Exercise material section start

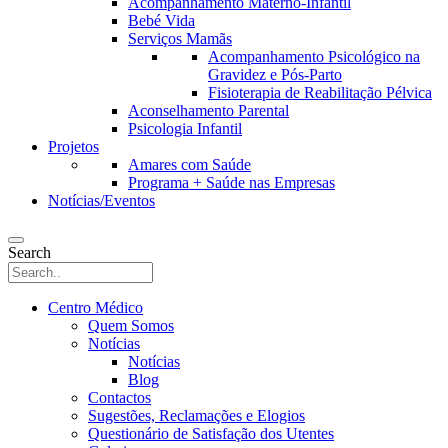
Acompanhamento Materno-Infantil
Bebé Vida
Serviços Mamãs
Acompanhamento Psicológico na
Gravidez e Pós-Parto
Fisioterapia de Reabilitação Pélvica
Aconselhamento Parental
Psicologia Infantil
Projetos
Amares com Saúde
Programa + Saúde nas Empresas
Notícias/Eventos
Search
Centro Médico
Quem Somos
Notícias
Notícias
Blog
Contactos
Sugestões, Reclamações e Elogios
Questionário de Satisfação dos Utentes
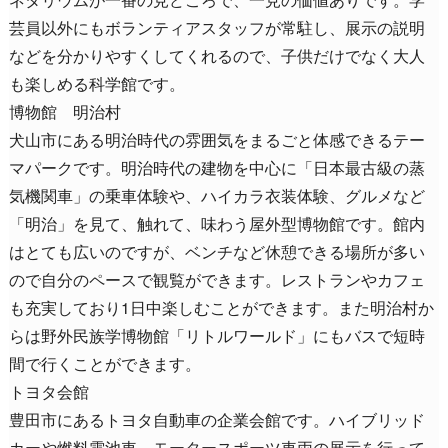
芸員以外にもボランティアスタッフが常駐し、展示の説明
などを分かりやすくしてくれるので、子供だけでなく大人
も楽しめる科学館です。
博物館 明治村
犬山市にある明治時代の雰囲気をまるごと体感できるテー
マパークです。明治時代の建物を中心に「日本最古級の蒸
気機関車」の乗車体験や、ハイカラ衣装体験、グルメなど
「明治」を見て、触れて、味わう屋外型博物館です。館内
はとても広いのですが、ベンチなど休憩できる場所が多い
ので自分のペースで観覧ができます。レストランやカフェ
も充実しており1日中楽しむことができます。また明治村か
らは野外民族学博物館「リトルワールド」にもバスで短時
間で行くことができます。
トヨタ会館
豊田市にあるトヨタ自動車の企業会館です。ハイブリッド
カーや燃料電池車、モータースポーツ車両の展示を行って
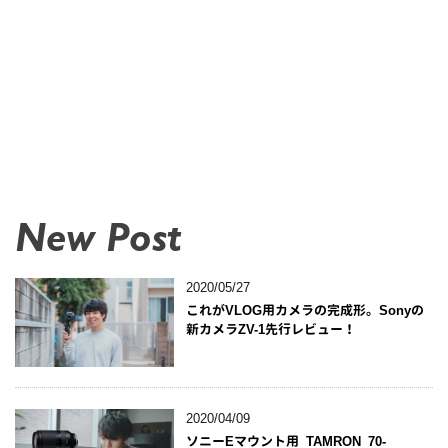
New Post
2020/05/27
これがVLOG用カメラの完成形。Sonyの
新カメラZV-1先行レビュー！
2020/04/09
ソニーEマウント用 TAMRON 70-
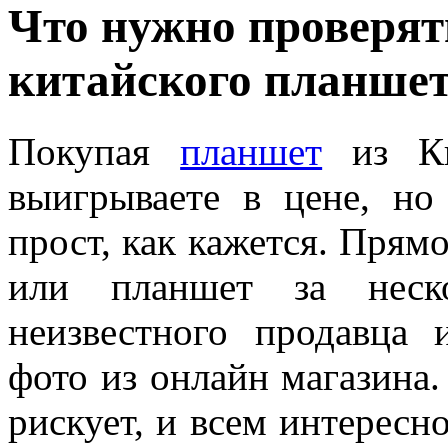
Что нужно проверят
китайского планше
Покупая
планшет
из Ки
выигрываете в цене, но
прост, как кажется. Прям
или планшет за неск
неизвестного продавца 
фото из онлайн магазина.
рискует, и всем интересн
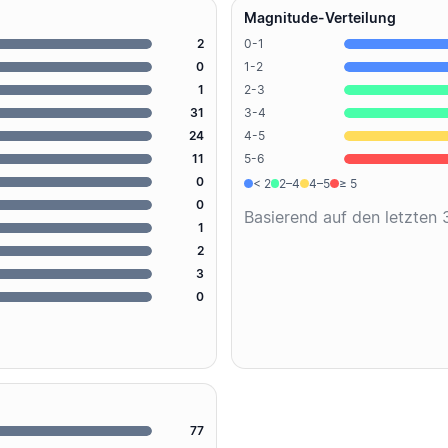
Magnitude-Verteilung
2
0-1
0
1-2
1
2-3
31
3-4
24
4-5
11
5-6
0
< 2
2–4
4–5
≥ 5
0
Basierend auf den letzten
1
2
3
0
77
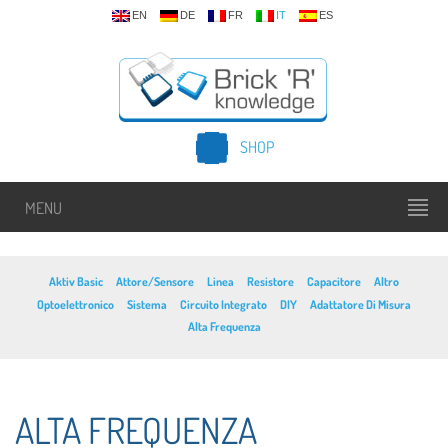
EN
DE
FR
IT
ES
SHOP
MENU
Aktiv Basic
Attore/Sensore
Linea
Resistore
Capacitore
Altro
Optoelettronico
Sistema
Circuito Integrato
DIY
Adattatore Di Misura
Alta Frequenza
ALTA FREQUENZA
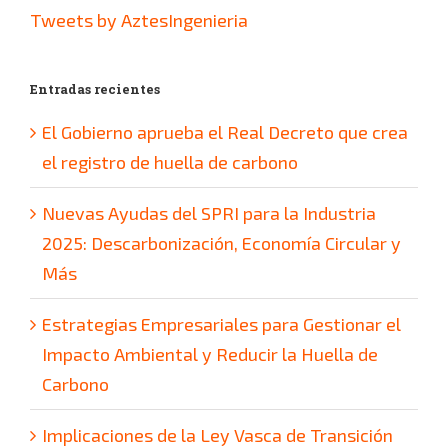
Tweets by AztesIngenieria
Entradas recientes
El Gobierno aprueba el Real Decreto que crea
el registro de huella de carbono
Nuevas Ayudas del SPRI para la Industria
2025: Descarbonización, Economía Circular y
Más
Estrategias Empresariales para Gestionar el
Impacto Ambiental y Reducir la Huella de
Carbono
Implicaciones de la Ley Vasca de Transición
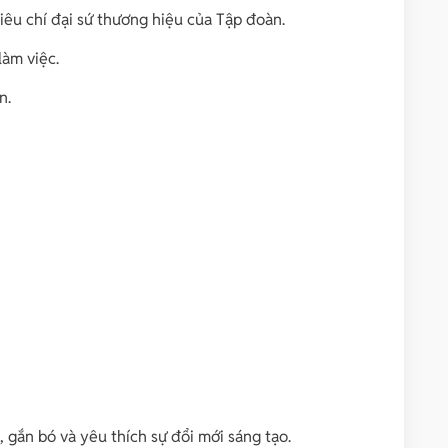
iêu chí đại sứ thương hiệu của Tập đoàn.
làm việc.
n.
, gắn bó và yêu thích sự đổi mới sáng tạo.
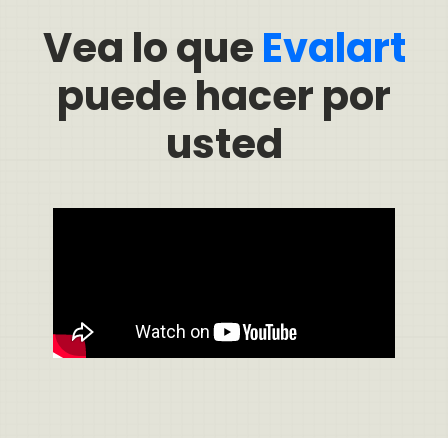
Vea lo que
Evalart
puede hacer por
usted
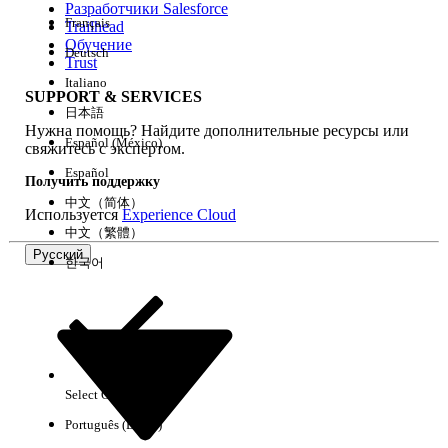
Разработчики Salesforce
Français
Trailhead
Возможности
Обучение
Deutsch
Trust
Italiano
SUPPORT & SERVICES
日本語
Нужна помощь? Найдите дополнительные ресурсы или
Очистить все
Готово
Español (México)
свяжитесь с экспертом.
Español
Получить поддержку
中文（简体）
Используется
Experience Cloud
中文（繁體）
Русский
한국어
Select Org
Русский
Português (Brasil)
Результаты отсутствуют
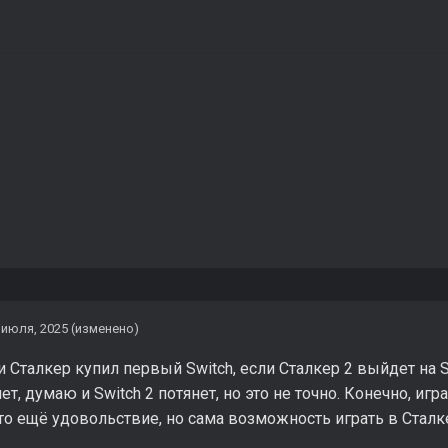
 июля, 2025
(изменено)
и Сталкер купил первый Switch, если Сталкер 2 выйдет на Sw
нет, думаю и Switch 2 потянет, но это не точно. Конечно, и
о ещё удовольствие, но сама возможность играть в Сталк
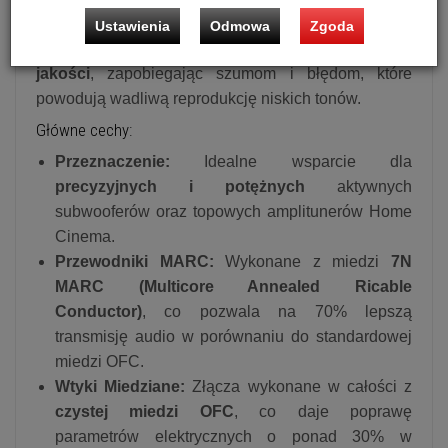
subwoofera. Jest to kabel idealny do wydobycia
Ustawienia
Odmowa
Zgoda
właściwości akustycznych ze sprzętu
najwyższej
jakości
, zapobiegając szumom i błędom, które
powodują wadliwą reprodukcję niskich tonów.
Główne cechy:
Przeznaczenie:
Idealne wsparcie dla
precyzyjnych i potężnych
aktywnych
subwooferów oraz topowych amplitunerów Home
Cinema.
Przewodniki MARC:
Wykonane z miedzi
7N
MARC (Multicore Annealed Ricable
Conductor)
, co pozwala na
70%
lepszą
transmisję audio w porównaniu do standardowej
miedzi OFC.
Wtyki Miedziane:
Złącza wykonane w całości z
czystej miedzi OFC
, co daje poprawę
parametrów elektrycznych o ponad
30%
w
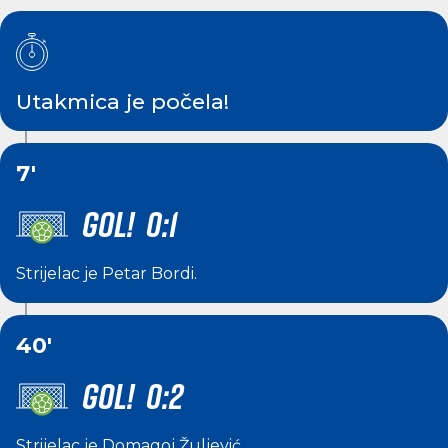
Utakmica je počela!
7'
GOL! 0:1
Strijelac je
Petar Bordi
.
40'
GOL! 0:2
Strijelac je
Domagoj Žuljević
.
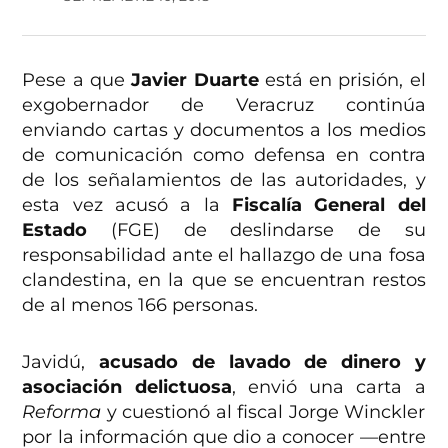
Pese a que
Javier Duarte
está en prisión, el
exgobernador de Veracruz continúa
enviando cartas y documentos a los medios
de comunicación como defensa en contra
de los señalamientos de las autoridades, y
esta vez acusó a la
Fiscalía General del
Estado
(FGE) de deslindarse de su
responsabilidad ante el hallazgo de una fosa
clandestina, en la que se encuentran restos
de al menos 166 personas.
Javidú,
acusado de lavado de dinero y
asociación delictuosa
, envió una carta a
Reforma
y cuestionó al fiscal Jorge Winckler
por la información que dio a conocer —entre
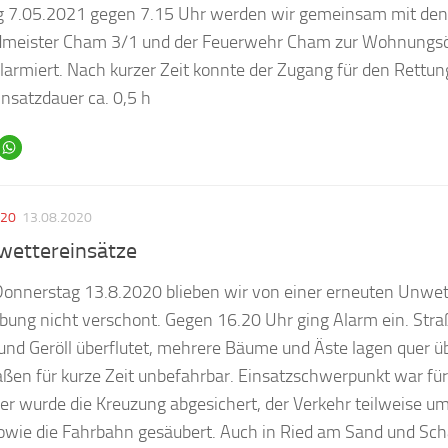
g 7.05.2021 gegen 7.15 Uhr werden wir gemeinsam mit den
dmeister Cham 3/1 und der Feuerwehr Cham zur Wohnungsö
larmiert. Nach kurzer Zeit konnte der Zugang für den Rettun
nsatzdauer ca. 0,5 h
020
13.08.2020
wettereinsätze
onnerstag 13.8.2020 blieben wir von einer erneuten Unwette
ung nicht verschont. Gegen 16.20 Uhr ging Alarm ein. Str
nd Geröll überflutet, mehrere Bäume und Äste lagen quer ü
aßen für kurze Zeit unbefahrbar. Einsatzschwerpunkt war fü
ier wurde die Kreuzung abgesichert, der Verkehr teilweise um
sowie die Fahrbahn gesäubert. Auch in Ried am Sand und Sch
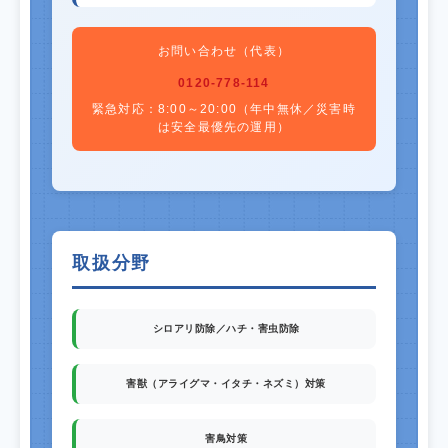
お問い合わせ（代表）
0120-778-114
緊急対応：8:00～20:00（年中無休／災害時
は安全最優先の運用）
取扱分野
シロアリ防除／ハチ・害虫防除
害獣（アライグマ・イタチ・ネズミ）対策
害鳥対策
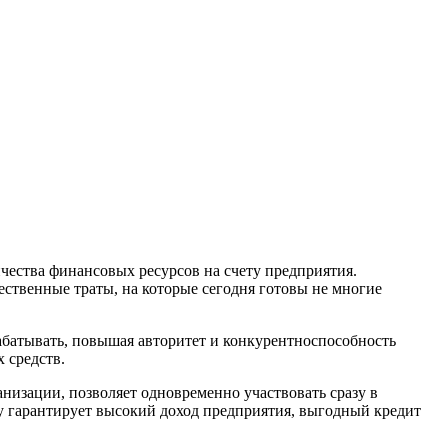
чества финансовых ресурсов на счету предприятия.
ственные траты, на которые сегодня готовы не многие
абатывать, повышая авторитет и конкурентноспособность
 средств.
низации, позволяет одновременно участвовать сразу в
ту гарантирует высокий доход предприятия, выгодный кредит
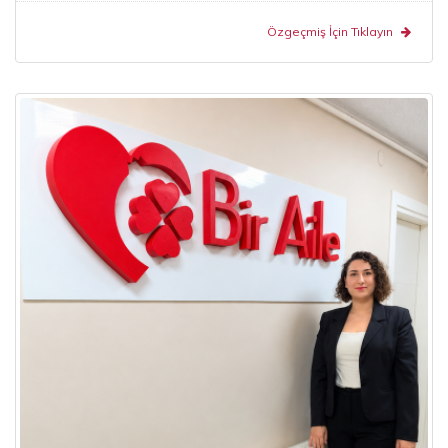
Özgeçmiş İçin Tıklayın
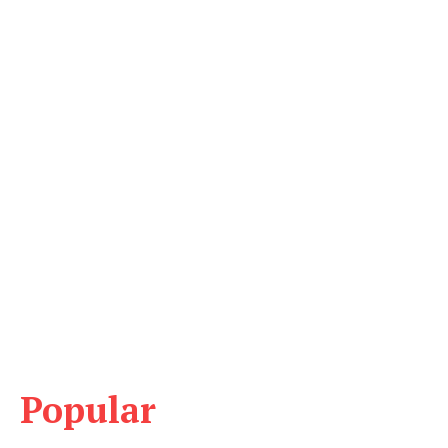
Popular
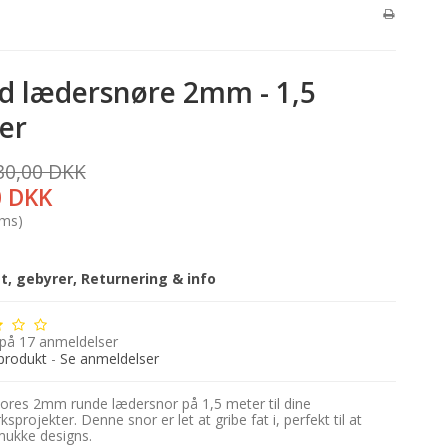
d lædersnøre 2mm - 1,5
er
30,00 DKK
0 DKK
oms)
gt, gebyrer, Returnering & info
 på
17
anmeldelser
produkt
-
Se anmeldelser
 vores 2mm runde lædersnor på 1,5 meter til dine
projekter. Denne snor er let at gribe fat i, perfekt til at
ukke designs.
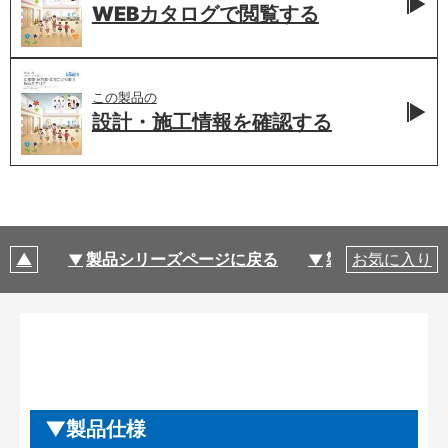
WEBカタログで
閲覧する
この製品の
設計・施工情報を
確認する
製品シリーズページに戻る
製品仕様
お気に入り
製品仕様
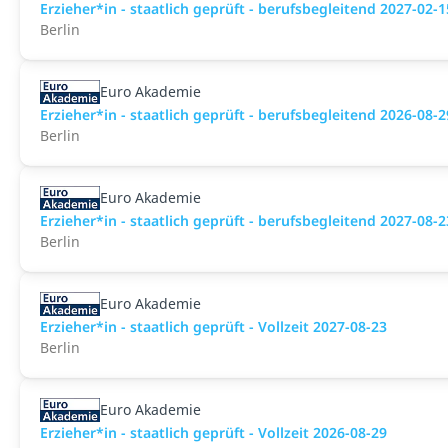
Erzieher*in - staatlich geprüft - berufsbegleitend 2027-02-1
Berlin
Euro Akademie
Erzieher*in - staatlich geprüft - berufsbegleitend 2026-08-2
Berlin
Euro Akademie
Erzieher*in - staatlich geprüft - berufsbegleitend 2027-08-2
Berlin
Euro Akademie
Erzieher*in - staatlich geprüft - Vollzeit 2027-08-23
Berlin
Euro Akademie
Erzieher*in - staatlich geprüft - Vollzeit 2026-08-29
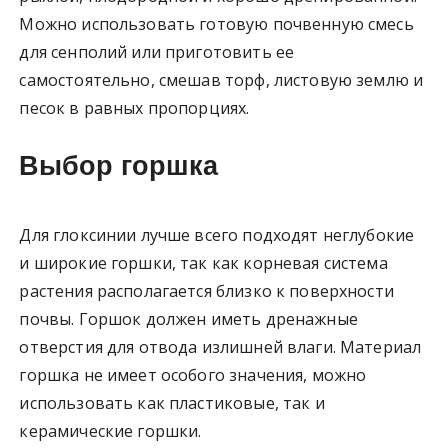
Можно использовать готовую почвенную смесь
для сенполий или приготовить ее
самостоятельно, смешав торф, листовую землю и
песок в равных пропорциях.
Выбор горшка
Для глоксинии лучше всего подходят неглубокие
и широкие горшки, так как корневая система
растения располагается близко к поверхности
почвы. Горшок должен иметь дренажные
отверстия для отвода излишней влаги. Материал
горшка не имеет особого значения, можно
использовать как пластиковые, так и
керамические горшки.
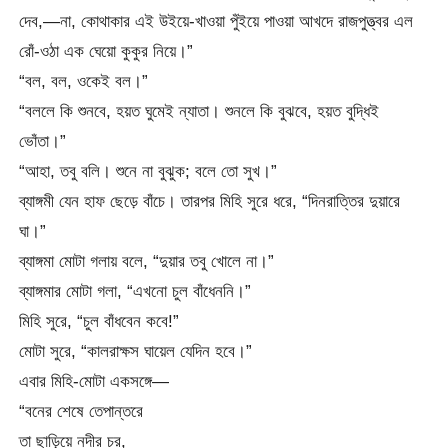
দেব,—না, কোথাকার এই উইয়ে-খাওয়া পুঁইয়ে পাওয়া আখদে রাজপুত্ত্বর এল
রোঁ-ওঠা এক ঘেয়ো কুকুর নিয়ে।”
“বল, বল, ওকেই বল।”
“বললে কি শুনবে, হয়ত ঘুমেই ন্যাতা। শুনলে কি বুঝবে, হয়ত বুদ্ধিই
ভোঁতা।”
“আহা, তবু বলি। শুনে না বুঝুক; বলে তো সুখ।”
ব্যাঙ্গমী যেন হাফ ছেড়ে বাঁচে। তারপর মিহি সুরে ধরে, “দিনরাত্তির দুয়ারে
ঘা।”
ব্যাঙ্গমা মোটা গলায় বলে, “দুয়ার তবু খোলে না।”
ব্যাঙ্গমার মোটা গলা, “এখনো চুল বাঁধেননি।”
মিহি সুরে, “চুল বাঁধবেন কবে!”
মোটা সুরে, “কালরাক্ষস ঘায়েল যেদিন হবে।”
এবার মিহি-মোটা একসঙ্গে—
“বনের শেষে তেপান্তরে
তা ছাড়িয়ে নদীর চর,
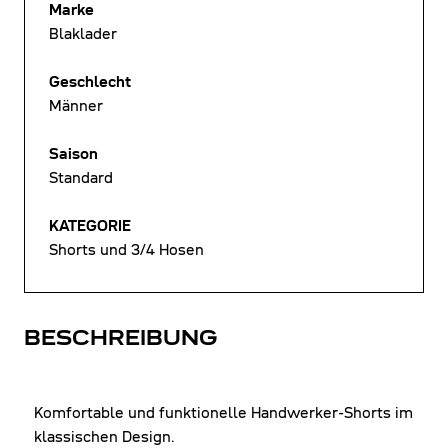
Marke
Blaklader
Geschlecht
Männer
Saison
Standard
KATEGORIE
Shorts und 3/4 Hosen
BESCHREIBUNG
Komfortable und funktionelle Handwerker-Shorts im
klassischen Design.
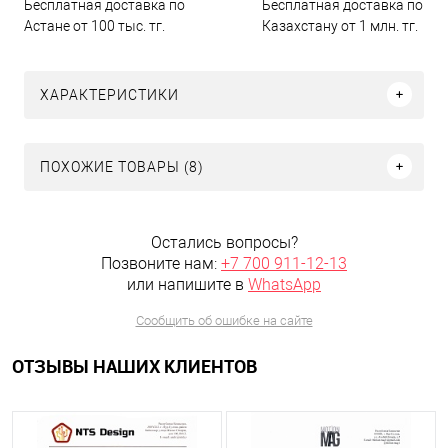
Бесплатная доставка по
Бесплатная доставка по
Астане от 100 тыс. тг.
Казахстану от 1 млн. тг.
ХАРАКТЕРИСТИКИ
ПОХОЖИЕ ТОВАРЫ (8)
Остались вопросы?
Позвоните нам:
+7 700 911-12-13
или напишите в
WhatsApp
Сообщить об ошибке на сайте
ОТЗЫВЫ НАШИХ КЛИЕНТОВ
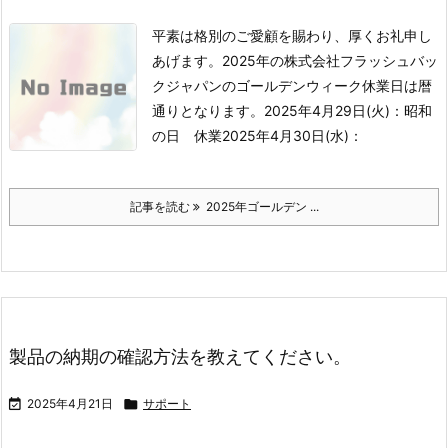
平素は格別のご愛顧を賜わり、厚くお礼申し
あげます。2025年の株式会社フラッシュバッ
クジャパンのゴールデンウィーク休業日は暦
通りとなります。
2025年4月29日(火)：昭和
の日 休業
2025年4月30日(水)：
記事を読む
2025年ゴールデン ...
製品の納期の確認方法を教えてください。

2025年4月21日

サポート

Exercise material section end

Activity: Tally the lines of the data that contain the word "предприятия", and give only that tally.

Solution to the problem: 2